**** DATA FOR THIS TASK

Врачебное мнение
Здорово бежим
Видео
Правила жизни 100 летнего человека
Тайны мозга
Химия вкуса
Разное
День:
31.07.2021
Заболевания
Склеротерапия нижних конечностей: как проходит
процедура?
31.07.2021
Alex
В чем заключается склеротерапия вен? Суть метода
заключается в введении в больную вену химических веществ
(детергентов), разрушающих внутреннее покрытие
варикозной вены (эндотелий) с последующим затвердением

********

§ **ABOUT THIS TASK**
The data must be output in full, exactly as given.

§ **RESPONSE TO THIS TASK**
Врачебное мнение
Здорово бежим
Видео
Правила жизни 100 летнего человека
Тайны мозга
Химия вкуса
Разное
День:
31.07.2021
Заболевания
Склеротерапия нижних конечностей: как проходит
процедура?
31.07.2021
Alex
В чем заключается склеротерапия вен? Суть метода
заключается в введении в больную вену химических веществ
(детергентов), разрушающих внутреннее покрытие
варикозной вены (эндотелий) с последующим затвердением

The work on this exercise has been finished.